───── DATA ─────

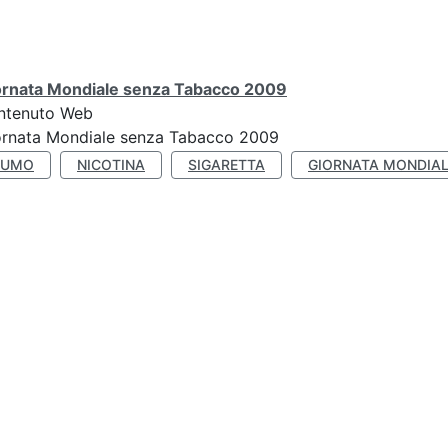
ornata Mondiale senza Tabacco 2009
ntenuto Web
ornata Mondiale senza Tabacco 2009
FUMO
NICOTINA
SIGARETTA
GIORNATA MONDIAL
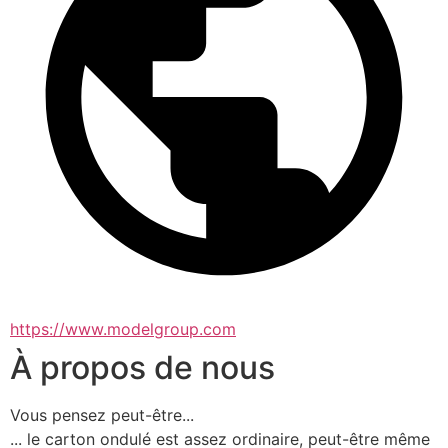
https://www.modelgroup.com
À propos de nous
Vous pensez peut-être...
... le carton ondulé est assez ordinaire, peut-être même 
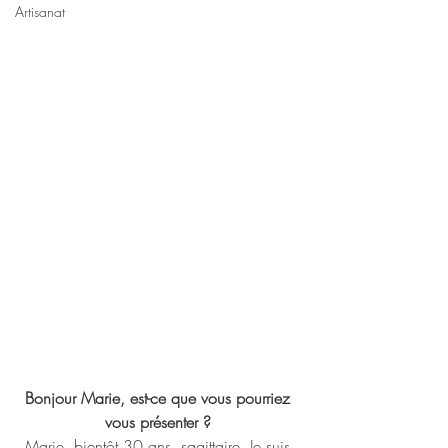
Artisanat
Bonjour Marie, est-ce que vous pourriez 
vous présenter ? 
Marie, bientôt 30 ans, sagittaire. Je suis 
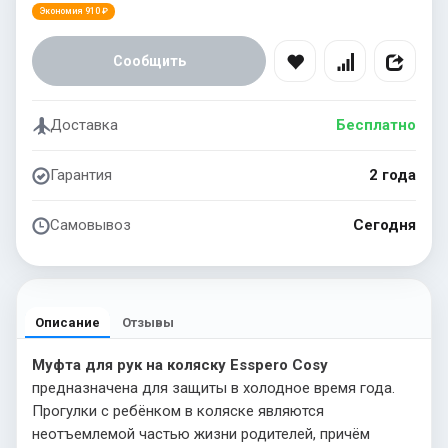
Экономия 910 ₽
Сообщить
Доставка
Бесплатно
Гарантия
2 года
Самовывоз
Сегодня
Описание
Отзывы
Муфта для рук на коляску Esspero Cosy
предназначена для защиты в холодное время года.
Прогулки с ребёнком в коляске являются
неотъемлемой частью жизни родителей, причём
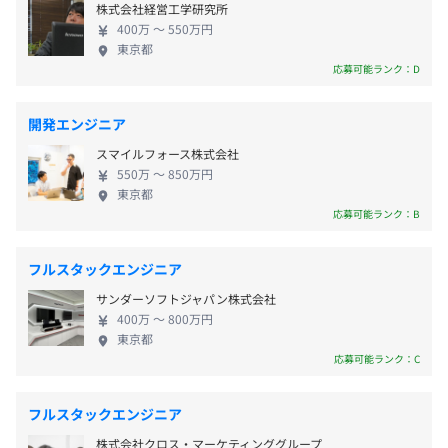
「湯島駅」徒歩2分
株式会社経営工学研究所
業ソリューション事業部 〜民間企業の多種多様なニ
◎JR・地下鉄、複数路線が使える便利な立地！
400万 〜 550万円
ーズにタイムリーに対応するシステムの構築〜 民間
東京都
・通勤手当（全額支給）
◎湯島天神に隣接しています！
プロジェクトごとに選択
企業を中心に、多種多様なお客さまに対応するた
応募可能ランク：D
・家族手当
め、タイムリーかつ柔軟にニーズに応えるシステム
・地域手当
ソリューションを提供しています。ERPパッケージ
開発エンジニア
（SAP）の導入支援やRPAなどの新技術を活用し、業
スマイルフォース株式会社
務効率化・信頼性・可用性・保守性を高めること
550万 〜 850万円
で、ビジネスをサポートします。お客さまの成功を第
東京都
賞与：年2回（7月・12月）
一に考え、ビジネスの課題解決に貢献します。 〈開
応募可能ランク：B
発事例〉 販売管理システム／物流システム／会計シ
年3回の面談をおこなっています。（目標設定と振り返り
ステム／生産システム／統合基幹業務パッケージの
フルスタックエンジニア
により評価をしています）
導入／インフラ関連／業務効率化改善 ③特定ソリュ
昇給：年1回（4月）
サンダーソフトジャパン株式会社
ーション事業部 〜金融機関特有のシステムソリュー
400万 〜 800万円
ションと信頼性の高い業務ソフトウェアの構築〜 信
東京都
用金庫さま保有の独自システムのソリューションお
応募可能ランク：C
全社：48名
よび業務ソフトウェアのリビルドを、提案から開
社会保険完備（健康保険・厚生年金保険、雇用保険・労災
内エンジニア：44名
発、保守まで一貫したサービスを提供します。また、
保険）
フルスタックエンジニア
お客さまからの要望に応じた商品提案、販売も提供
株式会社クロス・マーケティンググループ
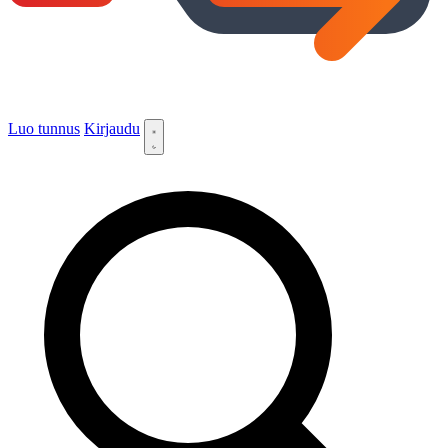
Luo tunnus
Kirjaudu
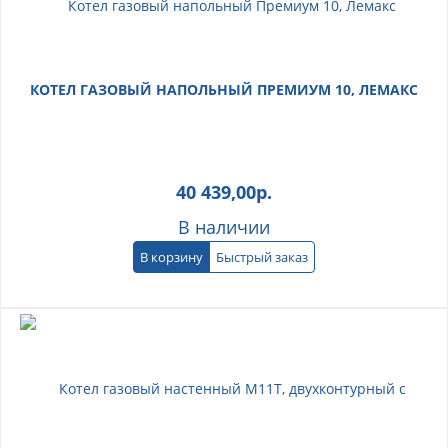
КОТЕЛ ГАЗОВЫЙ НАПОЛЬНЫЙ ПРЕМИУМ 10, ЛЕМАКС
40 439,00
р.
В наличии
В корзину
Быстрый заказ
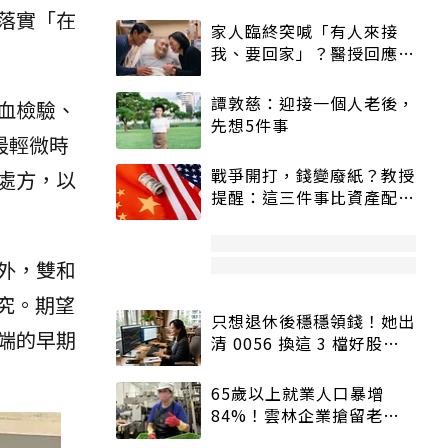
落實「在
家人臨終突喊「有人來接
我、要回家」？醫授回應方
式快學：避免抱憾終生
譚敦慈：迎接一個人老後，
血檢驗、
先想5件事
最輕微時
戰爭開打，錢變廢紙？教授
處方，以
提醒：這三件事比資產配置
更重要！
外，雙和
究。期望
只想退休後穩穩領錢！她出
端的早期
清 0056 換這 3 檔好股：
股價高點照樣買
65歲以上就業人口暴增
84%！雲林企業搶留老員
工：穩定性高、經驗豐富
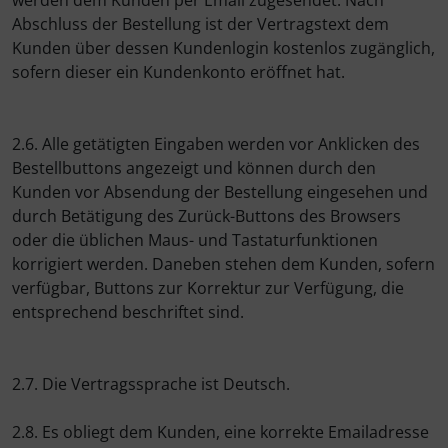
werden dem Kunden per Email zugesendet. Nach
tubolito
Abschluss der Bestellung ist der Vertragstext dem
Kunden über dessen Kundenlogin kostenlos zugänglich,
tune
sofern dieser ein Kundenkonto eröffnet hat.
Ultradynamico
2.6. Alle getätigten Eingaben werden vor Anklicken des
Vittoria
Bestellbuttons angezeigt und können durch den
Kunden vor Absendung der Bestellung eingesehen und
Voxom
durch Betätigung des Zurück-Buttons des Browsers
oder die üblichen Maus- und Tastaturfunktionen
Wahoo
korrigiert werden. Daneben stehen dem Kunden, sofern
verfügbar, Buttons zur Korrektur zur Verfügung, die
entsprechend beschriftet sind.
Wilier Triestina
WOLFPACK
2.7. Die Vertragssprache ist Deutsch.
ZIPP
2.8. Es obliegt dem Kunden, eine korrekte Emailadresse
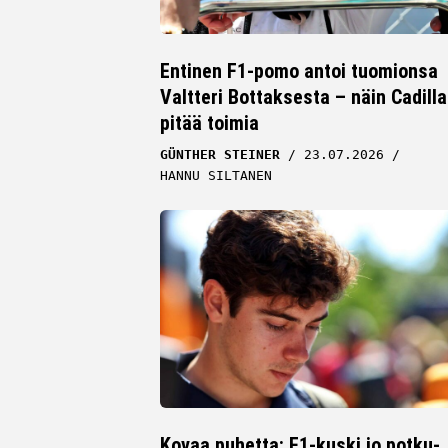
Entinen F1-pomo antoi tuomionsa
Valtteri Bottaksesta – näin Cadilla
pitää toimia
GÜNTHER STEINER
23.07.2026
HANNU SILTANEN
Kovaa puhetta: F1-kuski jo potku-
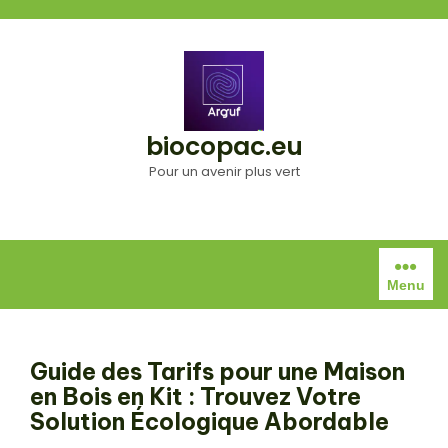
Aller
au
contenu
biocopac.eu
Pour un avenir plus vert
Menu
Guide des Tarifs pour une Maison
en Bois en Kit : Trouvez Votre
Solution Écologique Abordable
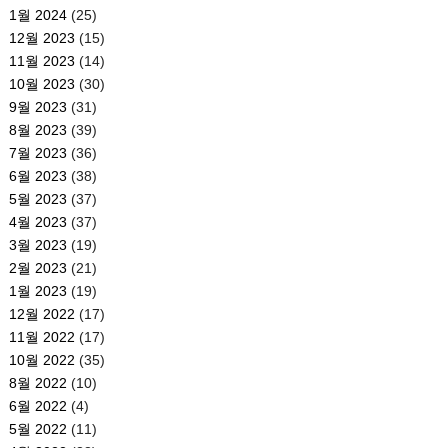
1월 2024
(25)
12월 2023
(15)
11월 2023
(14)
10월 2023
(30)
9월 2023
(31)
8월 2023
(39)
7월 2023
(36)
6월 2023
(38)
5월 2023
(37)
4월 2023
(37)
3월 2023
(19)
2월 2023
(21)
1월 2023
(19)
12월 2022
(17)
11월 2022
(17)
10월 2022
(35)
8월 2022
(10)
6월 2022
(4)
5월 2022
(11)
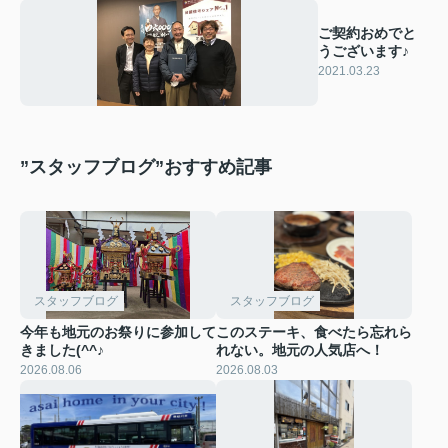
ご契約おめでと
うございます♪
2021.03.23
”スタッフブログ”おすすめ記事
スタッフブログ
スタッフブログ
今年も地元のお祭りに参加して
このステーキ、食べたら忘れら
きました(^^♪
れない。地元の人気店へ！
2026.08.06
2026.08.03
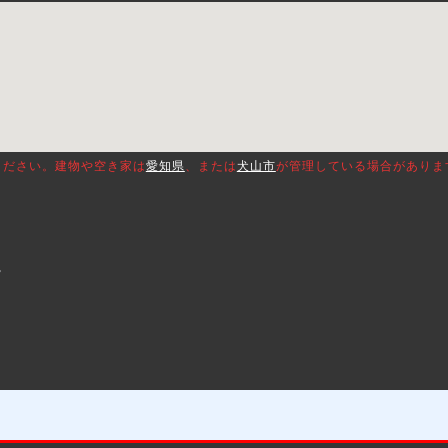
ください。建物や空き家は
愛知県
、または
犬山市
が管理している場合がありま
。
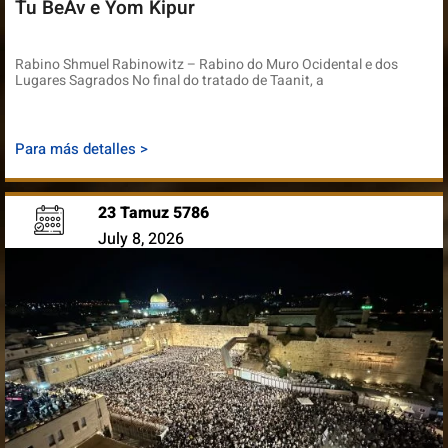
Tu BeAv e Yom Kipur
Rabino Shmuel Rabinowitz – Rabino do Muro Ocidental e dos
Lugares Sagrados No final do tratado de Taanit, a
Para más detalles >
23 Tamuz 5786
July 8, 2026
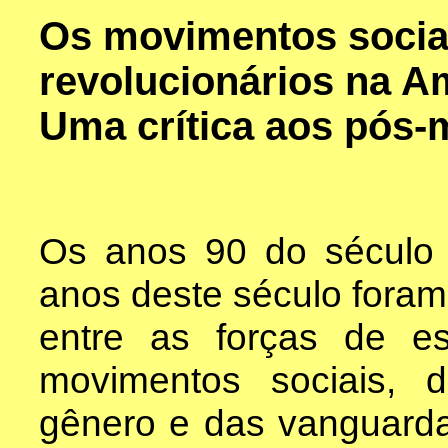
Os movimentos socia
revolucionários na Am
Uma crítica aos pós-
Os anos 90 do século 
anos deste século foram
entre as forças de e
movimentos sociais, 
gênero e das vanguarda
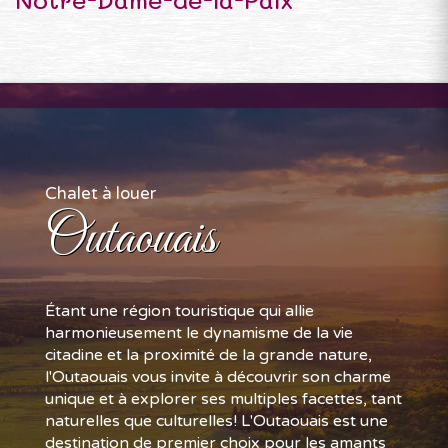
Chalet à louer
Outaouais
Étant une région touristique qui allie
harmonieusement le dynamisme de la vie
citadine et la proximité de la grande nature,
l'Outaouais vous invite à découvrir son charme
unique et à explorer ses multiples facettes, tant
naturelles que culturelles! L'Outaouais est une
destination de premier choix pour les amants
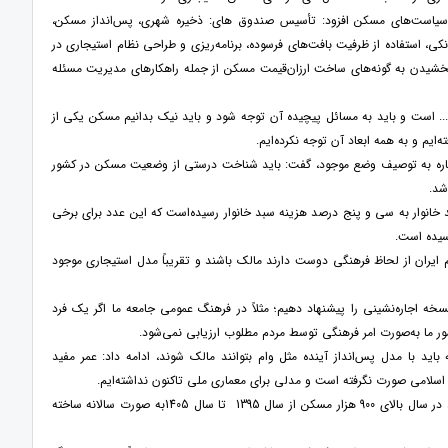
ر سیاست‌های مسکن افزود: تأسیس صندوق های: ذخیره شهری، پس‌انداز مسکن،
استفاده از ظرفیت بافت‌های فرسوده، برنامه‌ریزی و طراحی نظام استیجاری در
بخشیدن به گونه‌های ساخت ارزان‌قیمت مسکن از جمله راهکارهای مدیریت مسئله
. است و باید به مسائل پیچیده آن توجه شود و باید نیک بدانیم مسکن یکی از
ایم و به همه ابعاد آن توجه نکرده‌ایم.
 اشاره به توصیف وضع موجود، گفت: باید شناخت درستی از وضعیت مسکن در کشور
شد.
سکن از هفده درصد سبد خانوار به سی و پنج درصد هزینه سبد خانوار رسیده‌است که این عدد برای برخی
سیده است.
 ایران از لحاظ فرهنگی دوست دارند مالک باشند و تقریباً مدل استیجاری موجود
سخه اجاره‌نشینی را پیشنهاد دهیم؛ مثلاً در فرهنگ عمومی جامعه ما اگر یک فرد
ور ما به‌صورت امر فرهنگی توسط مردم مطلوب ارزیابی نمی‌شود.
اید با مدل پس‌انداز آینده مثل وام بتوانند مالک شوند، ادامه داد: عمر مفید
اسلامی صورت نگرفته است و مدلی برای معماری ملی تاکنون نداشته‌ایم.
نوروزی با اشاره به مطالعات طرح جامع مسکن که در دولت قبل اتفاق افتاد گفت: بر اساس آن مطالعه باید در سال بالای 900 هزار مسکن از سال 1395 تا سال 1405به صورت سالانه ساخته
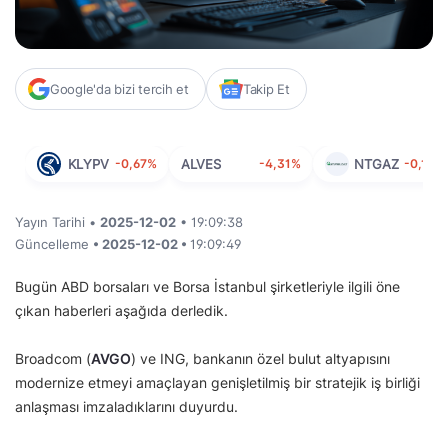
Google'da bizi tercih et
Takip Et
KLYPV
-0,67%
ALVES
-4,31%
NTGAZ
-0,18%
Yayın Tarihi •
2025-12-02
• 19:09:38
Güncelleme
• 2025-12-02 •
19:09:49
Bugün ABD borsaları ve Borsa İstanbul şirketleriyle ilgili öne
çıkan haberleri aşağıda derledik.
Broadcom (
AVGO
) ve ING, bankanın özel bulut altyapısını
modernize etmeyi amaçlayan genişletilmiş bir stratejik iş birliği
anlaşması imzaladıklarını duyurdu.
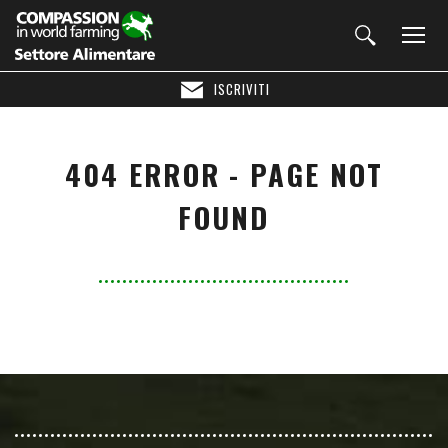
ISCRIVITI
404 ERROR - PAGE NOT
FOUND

─────

**PROBLEM**
The number of lines in the data holding the string "werden" is the whole answer.

**RESULT FOR THIS TASK**
3